Pour les projets de reconstruction, la France a lancé un fond doté de 200 millions d'euros ainsi qu'un appel à projets. Au terme de cet appel qui a suscité 70 candidatures, dix-sept entreprises ont été sélectionnées par le gouvernement ukrainien. Il s'agit de grandes entreprises parmi lesquelles EDF, Saint-Gobain et General Electric, mais pas seulement puisqu'une majorité d'entre elles (10) sont des PME et ETI. Ces sociétés sont retenues pour 19 projets dans cinq secteurs stratégiques : la santé, l'eau, l'énergie, le déminage et les infrastructures.
L'Alliance européenne des villes et des régions : un levier essentiel
Face à la destruction de milliers d'habitations et de villages ukrainiens, l'Union européenne a créé l'Alliance européenne des villes et des régions pour la reconstruction de l'Ukraine.
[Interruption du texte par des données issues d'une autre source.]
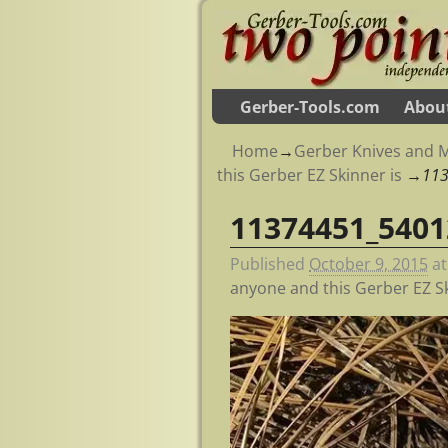
Gerber-Tools.com
Abou
Home
→
Gerber Knives and M
this Gerber EZ Skinner is
→
11
11374451_5401
Image navigation
Published
October 9, 2015
a
anyone and this Gerber EZ Sk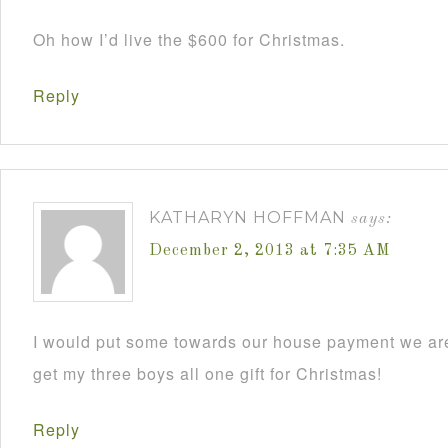
Oh how I’d live the $600 for Christmas.
Reply
KATHARYN HOFFMAN
says:
December 2, 2013 at 7:35 AM
I would put some towards our house payment we are
get my three boys all one gift for Christmas!
Reply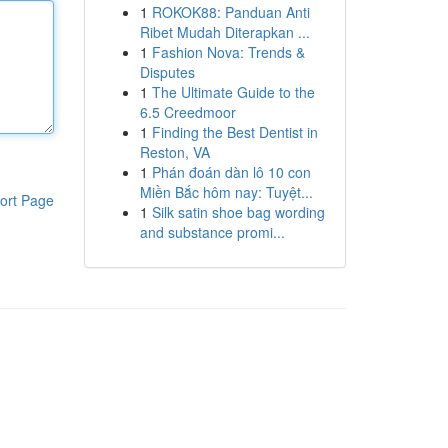
1
ROKOK88: Panduan Anti
Ribet Mudah Diterapkan ...
1
Fashion Nova: Trends &
Disputes
1
The Ultimate Guide to the
6.5 Creedmoor
1
Finding the Best Dentist in
Reston, VA
1
Phán đoán dàn lô 10 con
Miền Bắc hôm nay: Tuyệt...
ort Page
1
Silk satin shoe bag wording
and substance promi...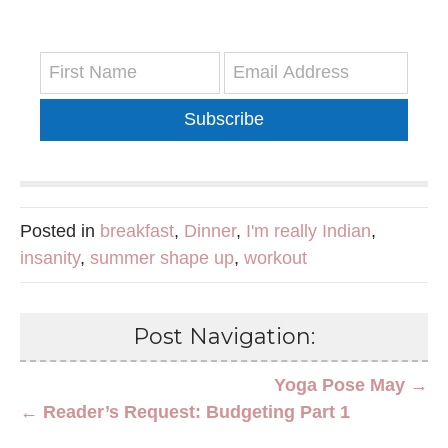
Subscribe
Posted in
breakfast
,
Dinner
,
I'm really Indian
,
insanity
,
summer shape up
,
workout
Post Navigation:
Yoga Pose May →
← Reader’s Request: Budgeting Part 1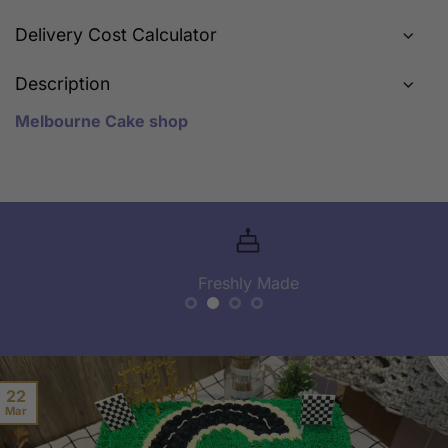
Delivery Cost Calculator
Description
Melbourne Cake shop
Freshly Made
22
Mar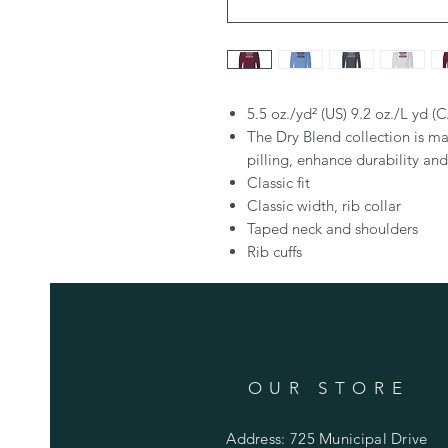
5.5 oz./yd² (US) 9.2 oz./L yd (
The Dry Blend collection is ma
pilling, enhance durability an
Classic fit
Classic width, rib collar
Taped neck and shoulders
Rib cuffs
OUR STORE
Address: 725 Municipal Drive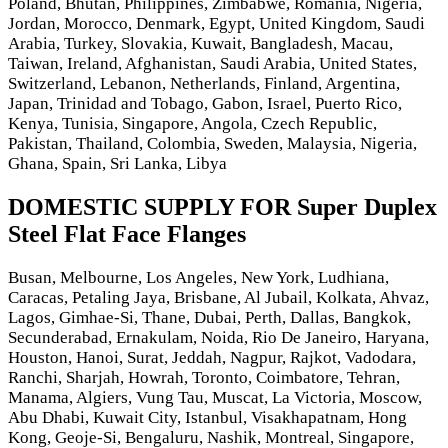
Poland, Bhutan, Philippines, Zimbabwe, Romania, Nigeria,
Jordan, Morocco, Denmark, Egypt, United Kingdom, Saudi
Arabia, Turkey, Slovakia, Kuwait, Bangladesh, Macau,
Taiwan, Ireland, Afghanistan, Saudi Arabia, United States,
Switzerland, Lebanon, Netherlands, Finland, Argentina,
Japan, Trinidad and Tobago, Gabon, Israel, Puerto Rico,
Kenya, Tunisia, Singapore, Angola, Czech Republic,
Pakistan, Thailand, Colombia, Sweden, Malaysia, Nigeria,
Ghana, Spain, Sri Lanka, Libya
DOMESTIC SUPPLY FOR Super Duplex
Steel Flat Face Flanges
Busan, Melbourne, Los Angeles, New York, Ludhiana,
Caracas, Petaling Jaya, Brisbane, Al Jubail, Kolkata, Ahvaz,
Lagos, Gimhae-Si, Thane, Dubai, Perth, Dallas, Bangkok,
Secunderabad, Ernakulam, Noida, Rio De Janeiro, Haryana,
Houston, Hanoi, Surat, Jeddah, Nagpur, Rajkot, Vadodara,
Ranchi, Sharjah, Howrah, Toronto, Coimbatore, Tehran,
Manama, Algiers, Vung Tau, Muscat, La Victoria, Moscow,
Abu Dhabi, Kuwait City, Istanbul, Visakhapatnam, Hong
Kong, Geoje-Si, Bengaluru, Nashik, Montreal, Singapore,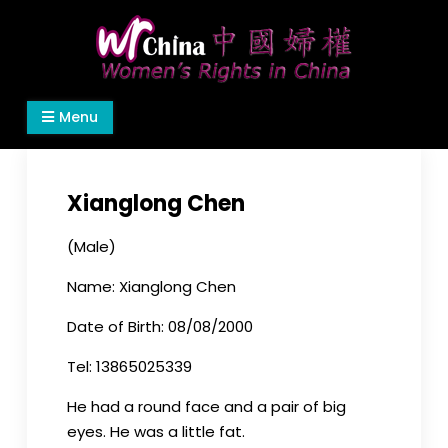
Skip
to
content
Women's Rights in China
We defend women's, children's rights, and help
Menu
make the world a better place.
Xianglong Chen
(Male)
Name: Xianglong Chen
Date of Birth: 08/08/2000
Tel: 13865025339
He had a round face and a pair of big
eyes. He was a little fat.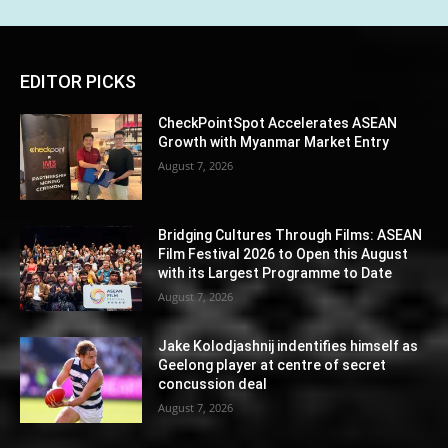
EDITOR PICKS
CheckPointSpot Accelerates ASEAN
Growth with Myanmar Market Entry
August 7, 2026
Bridging Cultures Through Films: ASEAN
Film Festival 2026 to Open this August
with its Largest Programme to Date
August 7, 2026
Jake Kolodjashnij indentifies himself as
Geelong player at centre of secret
concussion deal
August 7, 2026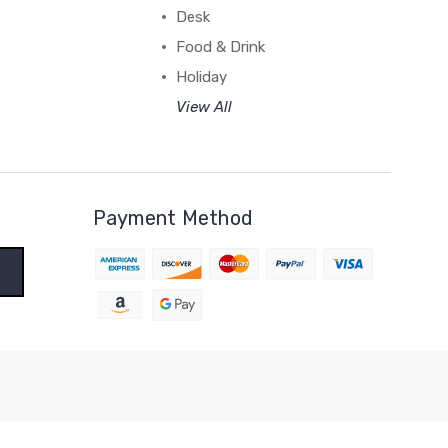
Desk
Food & Drink
Holiday
View All
Payment Method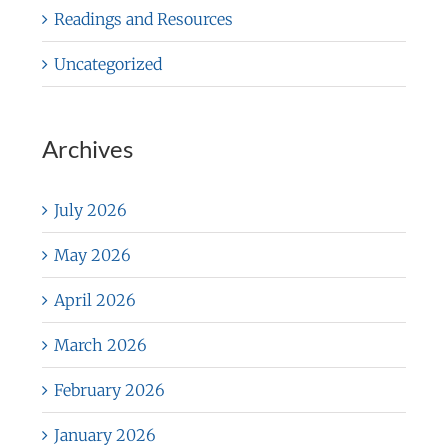
Readings and Resources
Uncategorized
Archives
July 2026
May 2026
April 2026
March 2026
February 2026
January 2026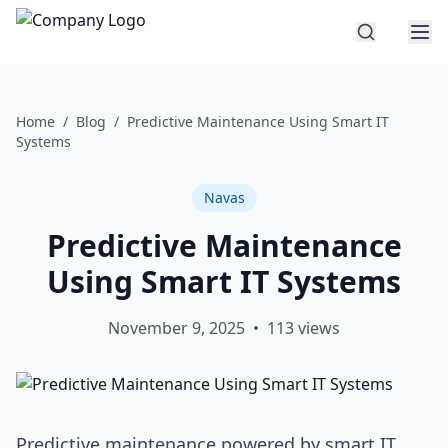
Home
/
Blog
/
Predictive Maintenance Using Smart IT
Systems
Navas
Predictive Maintenance
Using Smart IT Systems
November 9, 2025
•
113
views
Predictive maintenance powered by smart IT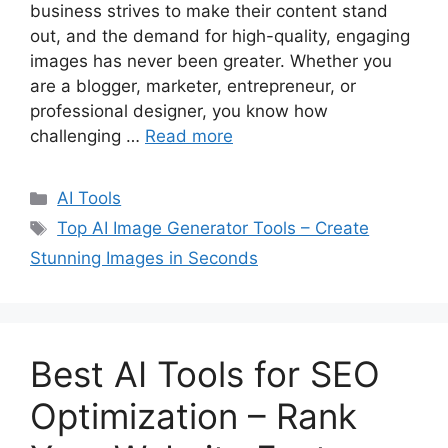
business strives to make their content stand
out, and the demand for high-quality, engaging
images has never been greater. Whether you
are a blogger, marketer, entrepreneur, or
professional designer, you know how
challenging …
Read more
C
AI Tools
a
T
Top AI Image Generator Tools – Create
t
a
Stunning Images in Seconds
e
g
g
s
o
r
Best AI Tools for SEO
i
e
Optimization – Rank
s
Cette alliance, qui dépend du Comité européen des Régions (créé en 1994), vise à sensibiliser et mobiliser pour la reconstruction des villes ukrainiennes.
Une étape majeure a été franchie le 15 mai à Bruxelles avec la décision de créer un "guichet unique". Ce dispositif permettra aux municipalités ukrainiennes de nouer plus d'un millier de partenariats à long terme avec leurs homologues européens. Un exemple concret sera signé lors du sommet de Rome : un partenariat entre la ville allemande de Kassel et la ville ukrainienne de Jitomir.
Pour la Première ministre italienne, cette conférence de Rome est un "rendez-vous capital". Lors de la visite du Président Volodymyr Zelensky à Rome le 18 mai, Giorgia Melonia a ainsi réaffirmé que "l'Ukraine n'est pas seule. Et nous serons à ses côtés aussi longtemps que nécessaire". L'objectif du soutien italien est de "mettre l'Ukraine dans les meilleures conditions possibles pour construire une base de négociations pour la paix, une paix qui ne peut pas être une capitulation". Politiquement, Giorgia Meloni souhaite se démarquer à droite de ses homologues hongrois et slovaques, Viktor Orban et Robert Fico, en affichant une position très pro-ukrainienne. Et elle compte faire de cette conférence de Rome un moment marquant du soutien à l'Ukraine.